GOAL OF THE EXERCISE: Only lines with the word "område" belong in the answer; copy them from the records below.

DATA SUPPLIED:

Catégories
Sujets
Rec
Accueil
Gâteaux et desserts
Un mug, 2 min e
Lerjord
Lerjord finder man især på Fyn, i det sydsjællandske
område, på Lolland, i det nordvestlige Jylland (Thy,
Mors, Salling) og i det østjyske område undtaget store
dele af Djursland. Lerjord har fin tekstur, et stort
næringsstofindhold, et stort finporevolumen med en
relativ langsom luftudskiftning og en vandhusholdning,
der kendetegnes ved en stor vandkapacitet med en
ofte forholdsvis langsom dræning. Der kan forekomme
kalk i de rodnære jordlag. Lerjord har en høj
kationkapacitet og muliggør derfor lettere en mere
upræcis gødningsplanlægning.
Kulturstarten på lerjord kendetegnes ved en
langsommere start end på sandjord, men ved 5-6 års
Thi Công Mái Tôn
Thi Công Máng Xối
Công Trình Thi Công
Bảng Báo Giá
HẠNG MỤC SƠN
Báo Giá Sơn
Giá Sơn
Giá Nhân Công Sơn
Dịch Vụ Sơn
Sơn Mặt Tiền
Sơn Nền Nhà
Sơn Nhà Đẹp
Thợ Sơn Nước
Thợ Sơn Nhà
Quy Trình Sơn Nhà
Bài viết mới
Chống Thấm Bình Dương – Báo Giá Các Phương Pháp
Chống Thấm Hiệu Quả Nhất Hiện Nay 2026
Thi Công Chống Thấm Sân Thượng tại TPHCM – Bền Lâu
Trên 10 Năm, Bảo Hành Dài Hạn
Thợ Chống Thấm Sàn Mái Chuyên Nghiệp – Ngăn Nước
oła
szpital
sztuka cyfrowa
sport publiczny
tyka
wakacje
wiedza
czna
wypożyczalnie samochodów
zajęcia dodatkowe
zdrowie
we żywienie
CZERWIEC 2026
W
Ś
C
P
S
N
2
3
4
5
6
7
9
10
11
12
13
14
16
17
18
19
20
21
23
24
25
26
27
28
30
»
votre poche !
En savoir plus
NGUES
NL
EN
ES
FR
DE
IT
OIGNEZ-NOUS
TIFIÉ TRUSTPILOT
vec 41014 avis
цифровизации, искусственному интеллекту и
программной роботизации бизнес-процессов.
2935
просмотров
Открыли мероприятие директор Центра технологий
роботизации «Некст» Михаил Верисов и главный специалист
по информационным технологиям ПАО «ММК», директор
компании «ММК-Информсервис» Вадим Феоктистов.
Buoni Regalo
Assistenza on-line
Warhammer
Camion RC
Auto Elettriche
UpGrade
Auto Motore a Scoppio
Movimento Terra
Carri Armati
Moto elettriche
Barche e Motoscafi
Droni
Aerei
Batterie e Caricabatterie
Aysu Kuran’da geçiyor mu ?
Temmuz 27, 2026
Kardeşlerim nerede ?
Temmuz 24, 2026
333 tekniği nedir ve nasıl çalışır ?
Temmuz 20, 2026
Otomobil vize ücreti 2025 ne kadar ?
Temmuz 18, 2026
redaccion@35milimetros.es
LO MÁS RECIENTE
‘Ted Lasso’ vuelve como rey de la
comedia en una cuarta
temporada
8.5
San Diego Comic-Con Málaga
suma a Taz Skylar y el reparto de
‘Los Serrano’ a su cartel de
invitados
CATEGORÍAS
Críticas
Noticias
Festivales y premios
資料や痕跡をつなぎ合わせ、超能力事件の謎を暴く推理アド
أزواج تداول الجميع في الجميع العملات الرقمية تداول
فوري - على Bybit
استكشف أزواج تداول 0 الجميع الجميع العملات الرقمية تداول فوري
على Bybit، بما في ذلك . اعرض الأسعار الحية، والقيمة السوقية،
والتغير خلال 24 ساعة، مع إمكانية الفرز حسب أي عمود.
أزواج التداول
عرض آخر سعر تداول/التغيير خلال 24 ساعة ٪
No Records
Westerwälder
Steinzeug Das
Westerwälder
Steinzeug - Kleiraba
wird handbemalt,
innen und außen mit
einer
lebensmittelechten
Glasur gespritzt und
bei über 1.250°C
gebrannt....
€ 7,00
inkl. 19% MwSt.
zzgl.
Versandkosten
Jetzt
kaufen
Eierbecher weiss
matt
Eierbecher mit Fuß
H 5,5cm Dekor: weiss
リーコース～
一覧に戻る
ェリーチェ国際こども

ANSWER TO THE EXERCISE:
område, på Lolland, i det nordvestlige Jylland (Thy,
Mors, Salling) og i det østjyske område undtaget store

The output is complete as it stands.